| Konu: | GAZİ MUSTAFA KEMAL ATATÜRK?ÜN ÖLÜMÜNÜN YIL DÖNÜMÜNE İLİŞKİN |
| Yasama Yılı: | 2 |
| Birleşim: | 17 |
| Tarih: | 10.11.2011 |
BAŞBAKAN YARDIMCISI BÜLENT ARINÇ (Bursa) - Sayın Başkan, değerli arkadaşlarım; gündem dışı konuşmalarla ve grupları adına konuşma yapan arkadaşlarımızla, Gazi Mustafa Kemal Atatürk'ü vefatının 73'üncü yıl dönümünde bir kere daha anmış bulunuyoruz. Söz alan ve değerli fikirlerini konuşan arkadaşlarımıza çok teşekkür ediyorum.

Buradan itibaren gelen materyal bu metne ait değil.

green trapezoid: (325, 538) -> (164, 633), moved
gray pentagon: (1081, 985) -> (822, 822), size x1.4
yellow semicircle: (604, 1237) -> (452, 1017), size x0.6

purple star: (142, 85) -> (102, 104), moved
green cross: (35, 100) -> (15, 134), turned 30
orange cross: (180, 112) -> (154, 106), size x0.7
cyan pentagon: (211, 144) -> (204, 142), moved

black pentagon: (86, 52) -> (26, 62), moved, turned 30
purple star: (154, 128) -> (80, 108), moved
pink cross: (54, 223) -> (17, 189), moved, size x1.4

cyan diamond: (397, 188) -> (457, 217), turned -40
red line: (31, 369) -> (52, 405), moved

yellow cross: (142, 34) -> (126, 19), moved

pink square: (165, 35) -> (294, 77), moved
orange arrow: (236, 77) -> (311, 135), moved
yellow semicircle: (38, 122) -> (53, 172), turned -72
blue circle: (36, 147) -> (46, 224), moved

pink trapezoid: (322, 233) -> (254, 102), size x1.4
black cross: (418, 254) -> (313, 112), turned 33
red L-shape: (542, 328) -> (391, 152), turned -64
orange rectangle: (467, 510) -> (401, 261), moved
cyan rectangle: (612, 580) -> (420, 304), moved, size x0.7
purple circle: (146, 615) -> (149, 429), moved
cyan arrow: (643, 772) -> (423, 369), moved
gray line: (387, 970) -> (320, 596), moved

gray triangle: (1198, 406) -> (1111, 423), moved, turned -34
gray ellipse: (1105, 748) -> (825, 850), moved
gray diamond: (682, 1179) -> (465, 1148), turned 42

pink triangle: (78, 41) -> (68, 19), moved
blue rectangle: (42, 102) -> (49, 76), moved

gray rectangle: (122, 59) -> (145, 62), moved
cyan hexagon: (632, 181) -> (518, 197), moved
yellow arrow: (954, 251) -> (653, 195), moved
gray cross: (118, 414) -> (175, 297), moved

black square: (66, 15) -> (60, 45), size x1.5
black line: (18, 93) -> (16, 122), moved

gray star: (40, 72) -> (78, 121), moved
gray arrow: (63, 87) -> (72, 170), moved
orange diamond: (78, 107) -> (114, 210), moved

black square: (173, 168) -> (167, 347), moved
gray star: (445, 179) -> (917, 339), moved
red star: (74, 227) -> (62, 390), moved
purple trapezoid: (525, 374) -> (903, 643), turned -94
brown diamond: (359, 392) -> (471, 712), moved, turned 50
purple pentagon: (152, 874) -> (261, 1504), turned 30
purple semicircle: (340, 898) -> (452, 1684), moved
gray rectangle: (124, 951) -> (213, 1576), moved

73'üncü yıl dönümünde, Gazi Mustafa Kemal Atatürk'le birlikte Kurtuluş Savaşı'nda mücadele veren tüm şehitlerimizi ve gazilerimizi de rahmetle anıyor, onların aziz hatıraları önünde saygıyla eğiliyoruz.
Gazi Mustafa Kemal kararlı, irade gücü sağlam, bağımsızlık aşkıyla yaşayan idealist bir liderdi. O, bu özellikleriyle yalnızca bir devlet kurmamış, dağılmanın eşiğindeki bir milleti kardeşlik ve istiklal duygularıyla yeniden bir araya getirmeyi başarmıştır. Gazi Mustafa Kemal Atatürk'ün vefatı bugün aynı duygularla bizleri bir araya getiriyor, aramızdaki kardeşlik bağlarını güçlendiriyor.
Mustafa Kemal Atatürk tam yetmiş üç yıl önce aramızdan ayrılarak ebediyete intikal etti. Onun en büyük eseri şüphesiz bizlere bırakmış olduğu Türkiye Cumhuriyeti'dir. Biz bugün bu cumhuriyetin seksen sekizinci yaşını idrak ederek Atatürk'ü anıyoruz. Esasen kendisi de "Benim naçiz vücudum elbet bir gün toprak olacaktır ancak Türkiye Cumhuriyeti ilelebet payidar kalacaktır." sözleriyle bizlere yas tutmak yerine cumhuriyeti sonsuza kadar yaşatma görevini vermiştir. Bugün Türkiye Cumhuriyeti devletini yönetenler olarak 10 Kasımı bu anlayışla idrak ediyor, onun düşüncelerini ve eserlerini anlamaya çalışıyoruz.
Ben, ayrıştırıcı ve bağnaz bir ideolojik bakış açısı yerine objektif bir şekilde incelenip analiz edildiğinde Atatürk'ün felsefe ve ideallerinin bugün de önümüzdeki sorunların çözümünde bize ciddi anlamda çıkış yolu göstereceğine inanıyorum. Özellikle, milletimizin vermiş olduğu destansı istiklal mücadelesini hatırladığımızda bugün de karşı karşıya olduğumuz, milletimizin birlik ve beraberliğine yönelen ayrılıkçı terörün neyi amaçladığını daha iyi anlayacağız. Bununla beraber, o gün de milletimizi bölmeyi, ayrıştırmayı, ülkemizi parçalamayı hedefleyen emperyalist güçlere "Millî sınırlar içinde vatan bir bütündür, parçalanamaz." anlayışıyla karşı koyan istiklal ruhu bugün de yolumuzu aydınlatacak, birliğimizi ve beraberliğimizi pekiştirecektir.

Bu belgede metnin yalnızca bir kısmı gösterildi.